Chapitre 36

64 6 4
                                        

Les morsures du froid saisissaient, tandis que l'atmosphère s'emplissait d'humidité, lorsqu'en ce jour solennel, le cercueil renfermant le regretté Amos Ausbourg fut inhumé au sein du cimetière du Père Lachaise.

Madame Ausbourg, durant la veillée funèbre, avait laissé échapper quelques perles salées, signes d'une douleur contenue. Cependant, au moment crucial, elle parvint à conserver une impassibilité aussi profonde que celle d'Élinor elle-même. Les lectures poignantes effectuées par les filles et les intimes amis de son défunt époux, exposant des anecdotes choisies afin de célébrer la mémoire du disparu, n'ébranlèrent guère sa sérénité. Alors que la jeune dame faisait preuve d'une lucidité exemplaire, la matriarche, en revanche, semblait avoir quitté ce monde pour se perdre dans un autre plan de réalité. Elle demeurait silencieuse, n'articulant que des monosyllabes, et ce, avec une inflexion presque joyeuse, en dépit de l'ampleur du moment tragique qui les avait tous réunis.
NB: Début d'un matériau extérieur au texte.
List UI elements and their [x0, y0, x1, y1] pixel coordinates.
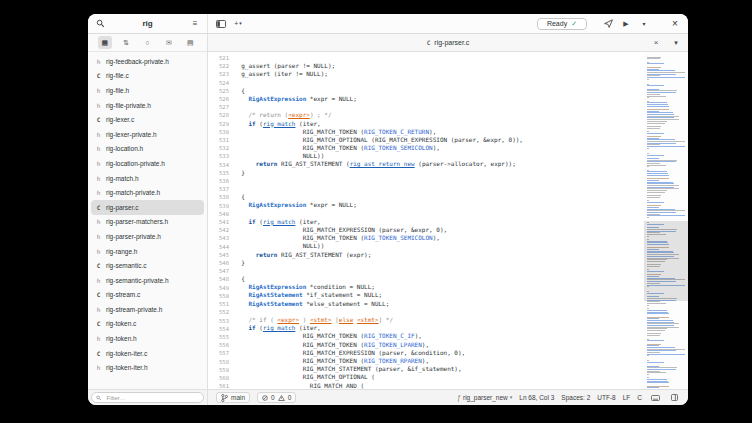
tab-rig-parser[interactable]: C rig-parser.c — [208, 39, 688, 46]
minimap-viewport[interactable] — [644, 221, 688, 302]
file-name: rig-location-private.h — [106, 160, 165, 167]
code-line: RIG_MATCH_TOKEN (RIG_TOKEN_SEMICOLON), — [234, 234, 644, 242]
gutter[interactable]: 5215225235245255265275285295305315325335… — [208, 52, 234, 389]
file-row[interactable]: Crig-parser.c — [91, 200, 204, 215]
line-number: 536 — [208, 177, 229, 185]
file-row[interactable]: hrig-range.h — [91, 244, 204, 259]
file-row[interactable]: hrig-location.h — [91, 142, 204, 157]
line-number: 549 — [208, 284, 229, 292]
build-status-button[interactable]: Ready ✓ — [537, 18, 587, 30]
run-menu-button[interactable]: ▾ — [638, 17, 650, 31]
file-name: rig-token.h — [106, 335, 137, 342]
code-pane[interactable]: g_assert (parser != NULL); g_assert (ite… — [234, 52, 644, 389]
new-tab-button[interactable]: + ▾ — [232, 17, 244, 31]
cursor-position-button[interactable]: Ln 68, Col 3 — [519, 394, 554, 401]
file-row[interactable]: hrig-parser-matchers.h — [91, 215, 204, 230]
file-row[interactable]: Crig-lexer.c — [91, 112, 204, 127]
code-line — [234, 103, 644, 111]
encoding-button[interactable]: UTF-8 — [597, 394, 615, 401]
file-type-badge: h — [95, 145, 102, 152]
menu-button[interactable]: ≡ — [189, 17, 201, 31]
editor[interactable]: 5215225235245255265275285295305315325335… — [208, 52, 688, 389]
overview-map-toggle[interactable] — [668, 391, 680, 405]
file-row[interactable]: hrig-file-private.h — [91, 98, 204, 113]
line-number: 535 — [208, 169, 229, 177]
file-row[interactable]: Crig-token.c — [91, 317, 204, 332]
line-number: 545 — [208, 251, 229, 259]
line-number: 548 — [208, 275, 229, 283]
file-row[interactable]: Crig-semantic.c — [91, 258, 204, 273]
status-bar: main 0 0 ƒ rig_parser_new ▾ Ln 68, Col 3… — [208, 390, 688, 405]
file-row[interactable]: Crig-token-iter.c — [91, 346, 204, 361]
file-row[interactable]: hrig-semantic-private.h — [91, 273, 204, 288]
file-row[interactable]: hrig-file.h — [91, 83, 204, 98]
code-line: { — [234, 275, 644, 283]
minimap[interactable] — [644, 52, 688, 389]
line-number: 546 — [208, 259, 229, 267]
file-row[interactable]: hrig-parser-private.h — [91, 229, 204, 244]
close-window-button[interactable]: × — [669, 17, 681, 31]
panel-toggle-button[interactable] — [215, 17, 227, 31]
file-row[interactable]: Crig-file.c — [91, 69, 204, 84]
file-row[interactable]: Crig-stream.c — [91, 288, 204, 303]
file-row[interactable]: hrig-match-private.h — [91, 185, 204, 200]
file-row[interactable]: hrig-token-iter.h — [91, 360, 204, 375]
code-line: if (rig_match (iter, — [234, 218, 644, 226]
branch-button[interactable]: main — [216, 392, 250, 403]
switcher-sort-button[interactable]: ⇅ — [119, 36, 133, 49]
current-symbol-button[interactable]: ƒ rig_parser_new ▾ — [457, 394, 512, 401]
line-number: 541 — [208, 218, 229, 226]
file-name: rig-lexer-private.h — [106, 131, 157, 138]
code-line: if (rig_match (iter, — [234, 120, 644, 128]
tab-actions: × ▾ — [650, 36, 682, 50]
warning-count: 0 — [288, 394, 292, 401]
minimap-line — [647, 303, 666, 304]
diagnostics-button[interactable]: 0 0 — [257, 392, 296, 403]
tab-list-button[interactable]: ▾ — [670, 36, 682, 50]
line-number: 524 — [208, 79, 229, 87]
file-row[interactable]: hrig-token.h — [91, 331, 204, 346]
keyboard-settings-button[interactable] — [649, 391, 661, 405]
file-row[interactable]: hrig-lexer-private.h — [91, 127, 204, 142]
file-row[interactable]: hrig-match.h — [91, 171, 204, 186]
file-type-badge: h — [95, 364, 102, 371]
minimap-line — [647, 96, 666, 97]
error-icon — [262, 395, 268, 401]
code-line: RIG_MATCH_STATEMENT (parser, &if_stateme… — [234, 365, 644, 373]
file-type-badge: h — [95, 87, 102, 94]
search-button[interactable] — [94, 17, 106, 31]
switcher-files-button[interactable]: ▦ — [98, 36, 112, 49]
code-line: RIG_MATCH_TOKEN (RIG_TOKEN_C_RETURN), — [234, 128, 644, 136]
code-line — [234, 210, 644, 218]
code-line: } — [234, 259, 644, 267]
mail-icon: ✉ — [166, 39, 172, 47]
file-name: rig-semantic-private.h — [106, 277, 169, 284]
file-row[interactable]: hrig-location-private.h — [91, 156, 204, 171]
run-button[interactable]: ▶ — [620, 17, 632, 31]
export-button[interactable] — [602, 17, 614, 31]
filter-input[interactable] — [104, 394, 199, 402]
switcher-symbols-button[interactable]: ○ — [140, 36, 154, 49]
code-line: g_assert (iter != NULL); — [234, 70, 644, 78]
file-type-badge: h — [95, 335, 102, 342]
file-type-badge: h — [95, 189, 102, 196]
line-number: 550 — [208, 292, 229, 300]
language-button[interactable]: C — [637, 394, 642, 401]
file-row[interactable]: hrig-stream-private.h — [91, 302, 204, 317]
code-line: RIG_MATCH_TOKEN (RIG_TOKEN_C_IF), — [234, 332, 644, 340]
tab-close-button[interactable]: × — [650, 36, 662, 50]
filter-box[interactable] — [91, 392, 204, 403]
file-type-badge: h — [95, 58, 102, 65]
line-number: 557 — [208, 349, 229, 357]
file-row[interactable]: hrig-feedback-private.h — [91, 54, 204, 69]
code-line — [234, 267, 644, 275]
build-status-label: Ready — [547, 20, 567, 27]
code-line: NULL)) — [234, 152, 644, 160]
switcher-logs-button[interactable]: ▤ — [183, 36, 197, 49]
indentation-button[interactable]: Spaces: 2 — [561, 394, 590, 401]
line-number: 527 — [208, 103, 229, 111]
line-ending-button[interactable]: LF — [623, 394, 631, 401]
switcher-messages-button[interactable]: ✉ — [162, 36, 176, 49]
line-number: 533 — [208, 152, 229, 160]
file-type-badge: C — [95, 350, 102, 357]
Ses prunelles étaient exorbitées, captivées par l'inhumation du cercueil, glissant peu à peu vers les entrailles de la terre avide. Quand enfin il eut accompli son inexorable disparition, le voici venu, cet instant solennel du keriah, où la famille se rassembla avec une vénération mêlée d'émotions retenues. Telles des sentinelles du deuil, chacune et chacun, dans un geste d'adieu aussi ancestral qu'intime, entreprit de déchirer une parcelle de leur châle funèbre. Là, à l'emplacement symbolique du cœur, là où l'âme et la peine se retrouvent.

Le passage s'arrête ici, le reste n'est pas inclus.